Kelli A. Gardner

The Female Body as Landscape in The Song of Songs: Constructing Wholeness and Identity

This paper seeks to examine the construction of the woman’s body as landscape lovingly mapped in the descriptive poems (Song 4:1-7; 6:4-10; 7:2-10) by the male speaker. It is this metaphorical construction of the beloved woman out of the sights, smells, shapes, and experiences of the world that is of primary interest. This is not only because this imagery has been identified as problematic, inappropriate, and bizarre by many readers of The Song, but also because this construction of woman activates a larger trope that associates the female body with particular social spaces, such as cities, nations, and houses.
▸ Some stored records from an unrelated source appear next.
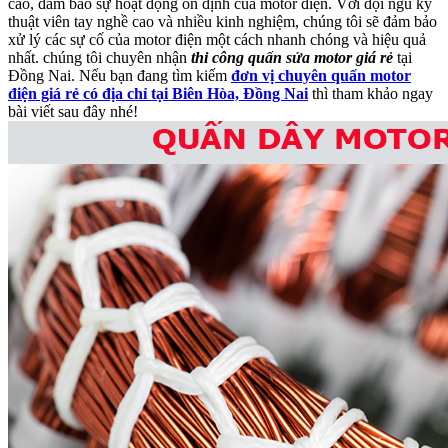
cao, đảm bảo sự hoạt động ổn định của motor điện. Với đội ngũ kỹ
thuật viên tay nghề cao và nhiều kinh nghiệm, chúng tôi sẽ đảm bảo
xử lý các sự cố của motor điện một cách nhanh chóng và hiệu quả
nhất. chúng tôi chuyên nhận
thi công quấn sửa motor giá rẻ
tại
Đồng Nai. Nếu bạn đang tìm kiếm
đơn vị chuyên quấn motor
điện giá rẻ có địa chỉ tại Biên Hòa, Đồng Nai
thì tham khảo ngay
bài viết sau đây nhé!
I will examine the poetic form of systematic description and the detailed metaphorical imagery of fertility and fortification in the first landscape poem (Song 4:1-7) to demonstrate how bodily wholeness is constructed by the male lover and to consider what is at stake for the man in this construction. I will suggest that while these lush descriptions of the landscape-body’s wholeness and health reflect real anxieties around the vulnerability and fertility of female bodies, the larger concern here is the reinforcement of a particular collective identity.

Kelli A. Gardner is a PhD candidate in Bible at the University of Chicago Divinity School. Her interests include gender, metaphor, and poetry in the Hebrew Bible. Her dissertation project, The Figure and Figuration of Woman in the Hebrew Bible, is motivated by the question of why Israel, as land, city, and people, is repeatedly figured as a woman, across biblical genres and moments in Israelite history. From wayward wife of Yahweh in prophetic literature to victimized widow of Lamentations to the creative reimaginings of the female body as land and cityscape in The Song of Songs and the proliferation of female figures representing wisdom and folly in Proverbs, the female persona, body, and experiences are consistently drawn on to represent the collective identity and values of Israel. A central and unique argument of this dissertation is identifying and analyzing this phenomenon as a consistent cultural metaphor creatively reused across genres: geographical/political entity is a female body. Kelli holds a BA from Canisius College in Religious Studies and Psychology and an MA from University of Chicago Divinity School.